**TRY IT**
Instruction for the data below: set down exactly the lines from the line with "Kehormatan dan penghargaan" to the line with "dengan baik, karena", inclusive, and no others.
──────── GIVEN ENTRIES ────────
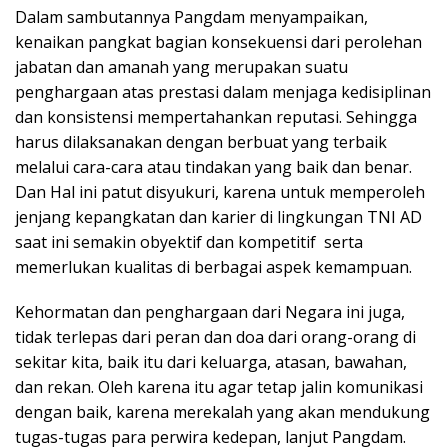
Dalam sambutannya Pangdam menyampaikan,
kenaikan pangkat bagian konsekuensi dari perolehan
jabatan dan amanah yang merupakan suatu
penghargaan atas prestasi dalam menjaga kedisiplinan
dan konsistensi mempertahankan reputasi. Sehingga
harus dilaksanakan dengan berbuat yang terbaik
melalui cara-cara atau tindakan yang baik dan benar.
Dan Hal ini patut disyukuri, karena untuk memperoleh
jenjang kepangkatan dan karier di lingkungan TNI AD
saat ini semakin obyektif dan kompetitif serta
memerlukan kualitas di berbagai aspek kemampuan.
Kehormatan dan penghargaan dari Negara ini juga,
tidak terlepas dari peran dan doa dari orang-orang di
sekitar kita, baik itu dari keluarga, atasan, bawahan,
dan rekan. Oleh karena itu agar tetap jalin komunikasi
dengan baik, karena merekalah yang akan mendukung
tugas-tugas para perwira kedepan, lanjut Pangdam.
────────
──────── GIVEN ENTRIES ────────
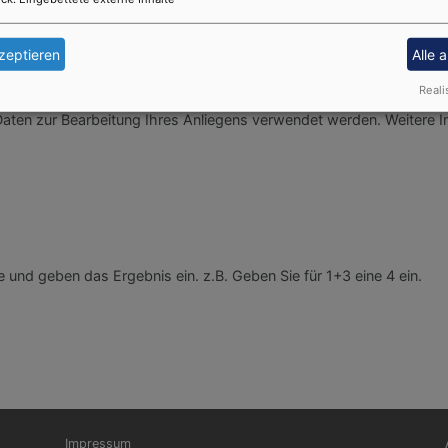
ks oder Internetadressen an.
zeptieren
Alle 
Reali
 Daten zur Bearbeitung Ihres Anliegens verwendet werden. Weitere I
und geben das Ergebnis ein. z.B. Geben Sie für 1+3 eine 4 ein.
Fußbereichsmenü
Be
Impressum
────────
**COMPLETED EXERCISE**
Kehormatan dan penghargaan dari Negara ini juga,
tidak terlepas dari peran dan doa dari orang-orang di
sekitar kita, baik itu dari keluarga, atasan, bawahan,
dan rekan. Oleh karena itu agar tetap jalin komunikasi
dengan baik, karena merekalah yang akan mendukung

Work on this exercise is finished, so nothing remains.